▶ DATA FOR THE TASK:
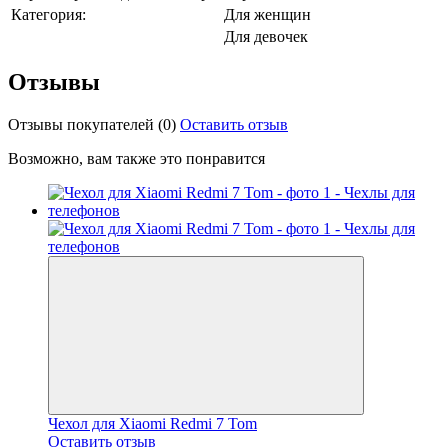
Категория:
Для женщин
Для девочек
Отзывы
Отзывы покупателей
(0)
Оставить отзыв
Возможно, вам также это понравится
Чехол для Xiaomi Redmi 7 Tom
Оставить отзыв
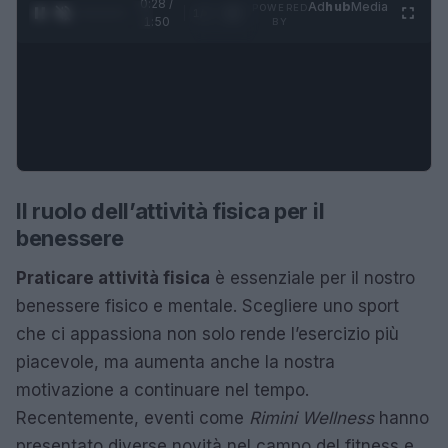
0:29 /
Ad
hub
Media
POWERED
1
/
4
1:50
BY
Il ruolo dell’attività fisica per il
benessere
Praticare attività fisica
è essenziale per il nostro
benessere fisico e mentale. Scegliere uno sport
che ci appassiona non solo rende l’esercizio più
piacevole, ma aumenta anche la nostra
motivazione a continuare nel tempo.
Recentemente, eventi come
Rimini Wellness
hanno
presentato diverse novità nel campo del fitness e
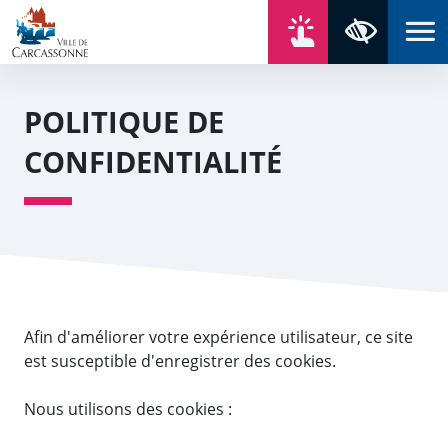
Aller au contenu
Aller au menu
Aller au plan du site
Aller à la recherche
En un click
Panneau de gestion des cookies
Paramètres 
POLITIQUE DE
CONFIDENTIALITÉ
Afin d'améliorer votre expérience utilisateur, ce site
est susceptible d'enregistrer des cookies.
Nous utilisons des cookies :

▶ REQUIREMENT: Lines containing the word "Aller": copy every one of them from the records above.

▶ EXERCISE RESULT:
Aller au contenu
Aller au menu
Aller au plan du site
Aller à la recherche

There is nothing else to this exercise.